──────── The input ────────

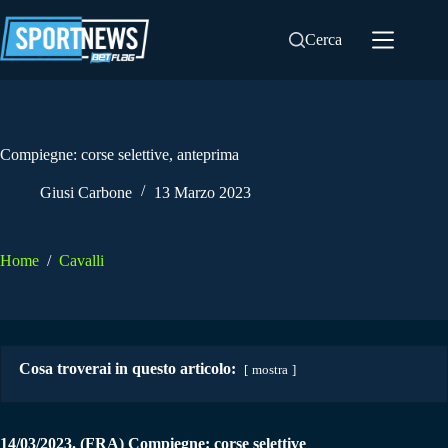
Salta
al
Cerca
contenuto
Compiegne: corse selettive, anteprima
Giusi Carbone
13 Marzo 2023
Home
/
Cavalli
Cosa troverai in questo articolo:
mostra
14/03/2023. (FRA) Compiegne: corse selettive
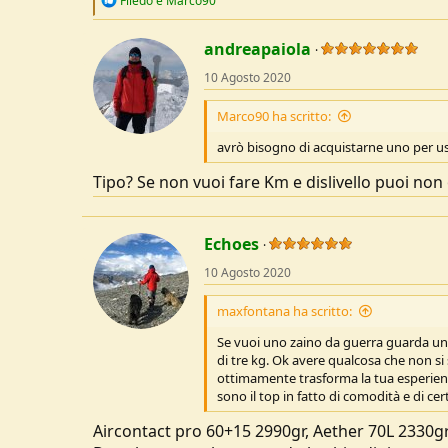
Filedo
e
Marco90
e
a
c
andreapaiola
t
10 Agosto 2020
i
o
n
Marco90 ha scritto:
s
:
avrò bisogno di acquistarne uno per u
Tipo? Se non vuoi fare Km e dislivello puoi non o
Echoes
10 Agosto 2020
maxfontana ha scritto:
Se vuoi uno zaino da guerra guarda un
di tre kg. Ok avere qualcosa che non si 
ottimamente trasforma la tua esperienza
sono il top in fatto di comodità e di cert
Aircontact pro 60+15 2990gr, Aether 70L 2330gr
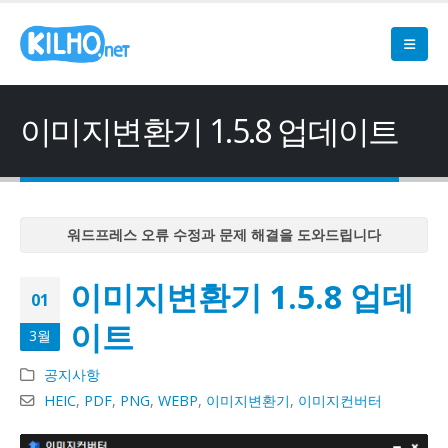
이미지변환기 1.5.8 업데이트
워드프레스 오류 수정과 문제 해결을 도와드립니다
워드프레스 오류 수정과 문제 해결을 도와드립니다
이미지변환기 1.5.8 업데
워드프레스 오류 수정과 문제 해결을 도와드립니다
01
워드프레스 오류 수정과 문제 해결을 도와드립니다
이트
3월
워드프레스 오류 수정과 문제 해결을 도와드립니다
공지사항
HEIC
,
PDF
,
PNG
,
WEBP
,
이미지변환기
,
이미지컨버터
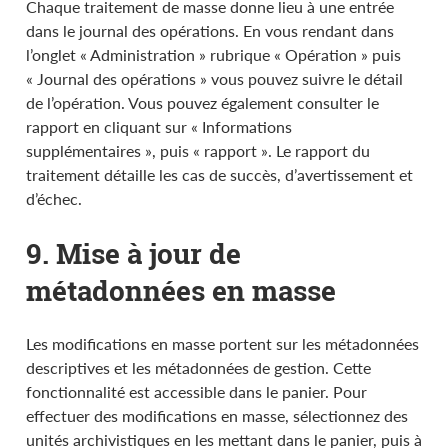
Chaque traitement de masse donne lieu à une entrée
dans le journal des opérations. En vous rendant dans
l’onglet « Administration » rubrique « Opération » puis
« Journal des opérations » vous pouvez suivre le détail
de l’opération. Vous pouvez également consulter le
rapport en cliquant sur « Informations
supplémentaires », puis « rapport ». Le rapport du
traitement détaille les cas de succès, d’avertissement et
d’échec.
9. Mise à jour de
métadonnées en masse
Les modifications en masse portent sur les métadonnées
descriptives et les métadonnées de gestion. Cette
fonctionnalité est accessible dans le panier. Pour
effectuer des modifications en masse, sélectionnez des
unités archivistiques en les mettant dans le panier, puis à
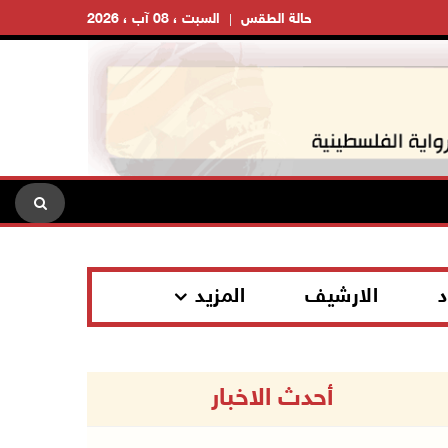
حالة الطقس
السبت ، 08 آب ، 2026
د
الارشيف
المزيد
أحدث الاخبار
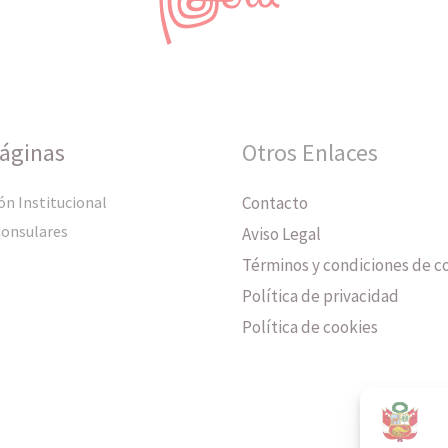
Páginas
Otros Enlaces
ón Institucional
Contacto
Consulares
Aviso Legal
Términos y condiciones de 
Política de privacidad
Política de cookies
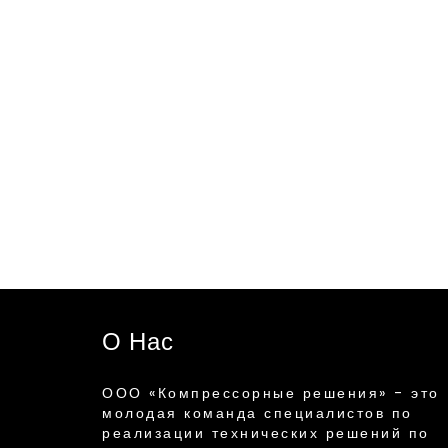
О Нас
ООО «Компрессорные решения» - это
молодая команда специалистов по
реализации технических решений по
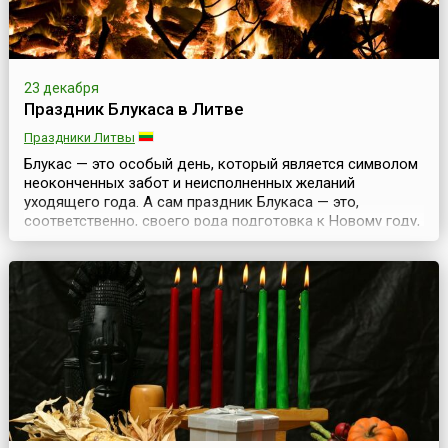
23 декабря
Праздник Блукаса в Литве
Праздники Литвы
Блукас — это особый день, который является символом
неоконченных забот и неисполненных желаний
уходящего года. А сам праздник Блукаса — это,
соответственно, своего рода подготовка к Новому году,
когда все старое, незаконченное и плохое надо
оставить в прошлом и приготовиться к новому,
хорошему.Надо сказать, что подобные праздники есть у
многих народов и свои особенности их празднования. В
Литв...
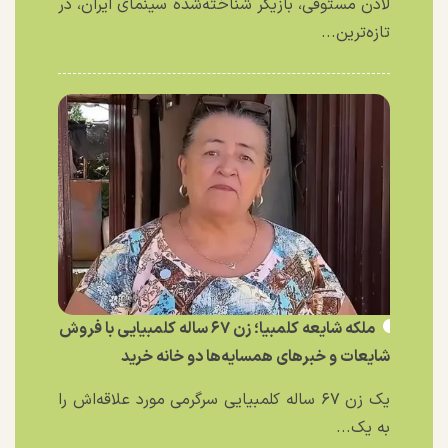
لادن مستوفی، بازیگر شناخته‌شده سینمای ایران، در
تازه‌ترین...
ملکه شایعه کلمبیا؛ زن ۶۷ ساله کلمبیایی با فروش
شایعات و خبر‌های همسایه‌ها دو خانه خرید
یک زن ۶۷ ساله کلمبیایی سرگرمی مورد علاقه‌اش را
به یک...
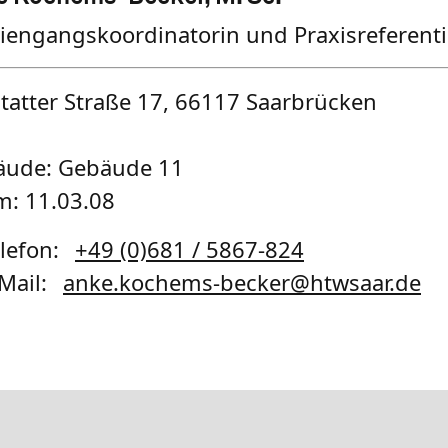
iengangskoordinatorin und Praxisreferentin
tatter Straße 17, 66117 Saarbrücken
äude: Gebäude 11
: 11.03.08
lefon:
+49 (0)681 / 5867-824
Mail:
anke.kochems-becker
@
htwsaar
.de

────────

=== Exercise requirements ===
Return only those lines of the records that contain the string "vuoi".

=== The answer ===
Tipo? Se non vuoi fare Km e dislivello puoi non o
Se vuoi uno zaino da guerra guarda un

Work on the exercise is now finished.